Paul shares his tips on how to walk your pig

As part of a summer series to My NDFB Life, we will be experiencing 4-H through the eyes of 15-year-old Paul Hanebutt. Paul is the son of Pete Hanebutt, NDFB Director of Public Policy. Throughout the summer, we will learn about the joys, struggles and rewards of being involved in 4-H. This is Paul’s fourth post. Read his previous post here.

An important part of a 4-H summer is exercising the pigs. While exercising, I train them to walk just like in the show ring. Exercising keeps the animals healthy and gives them some freedom outside of their pen. It often takes a while for the pigs to get used to the grass and new surroundings outside their pen, but once they get used to it, they love it.

The first time I take the pigs out of their pens and onto the grass they are somewhat nervous and timid. A key point, though, is to be patient and gentle with them, as it is their first time being away from the safety of their pen. It is similar to how a preschooler is going to school for the first time and being away from his or her family for part of the day. When the pigs finally get onto the grass, they are still nervous but are exploring all the new things it offers. By the end of their first time out they are used to the new area.

After several times out of the pen, the pigs begin to love the grass and being outside of the pen. When I open the gate to let them out they often race out of the pen, but they run back to me after their run is done. It’s just like how a bucking bull immediately starts bucking when the rider nods his head and the gate opens or how an excited kid runs around at recess.

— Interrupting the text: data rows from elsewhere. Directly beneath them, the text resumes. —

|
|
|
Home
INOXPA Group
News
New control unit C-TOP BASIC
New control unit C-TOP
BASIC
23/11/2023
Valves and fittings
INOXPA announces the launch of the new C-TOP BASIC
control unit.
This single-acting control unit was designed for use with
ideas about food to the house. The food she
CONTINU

Paul & Jimmy getting ready to show

The important aspect of training is to get them to walk just like they would in the show ring. As the pigs get used to their surroundings I start to train them to walk with their heads up and to walk where I want them to go. I teach them to walk with their heads up by lightly tapping them. We use a show stick to tap them to get them to move. Throughout the summer they respond to the taps a lot more responsively and quickly.

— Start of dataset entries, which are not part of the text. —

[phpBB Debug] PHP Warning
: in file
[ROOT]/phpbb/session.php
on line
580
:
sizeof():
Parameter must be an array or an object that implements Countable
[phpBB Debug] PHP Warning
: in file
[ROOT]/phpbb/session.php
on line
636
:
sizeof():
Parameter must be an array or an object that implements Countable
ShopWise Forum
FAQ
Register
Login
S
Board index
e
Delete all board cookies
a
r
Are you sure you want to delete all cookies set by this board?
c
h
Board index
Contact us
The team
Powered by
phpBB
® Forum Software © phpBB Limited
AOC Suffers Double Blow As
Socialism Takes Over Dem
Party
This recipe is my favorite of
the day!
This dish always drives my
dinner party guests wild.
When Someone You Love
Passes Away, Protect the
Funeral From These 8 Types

As the middle of summer is approaching us, most of my evenings involve walking and training the pigs. It is important to walk them at cooler times of the day. They are still learning and are used to being walked by now. When it gets closer to fair time, I will work more on showmanship and looking at the judge, as it is a very important part of showing. This is something I’m always looking to improve on because you can always learn something new with it.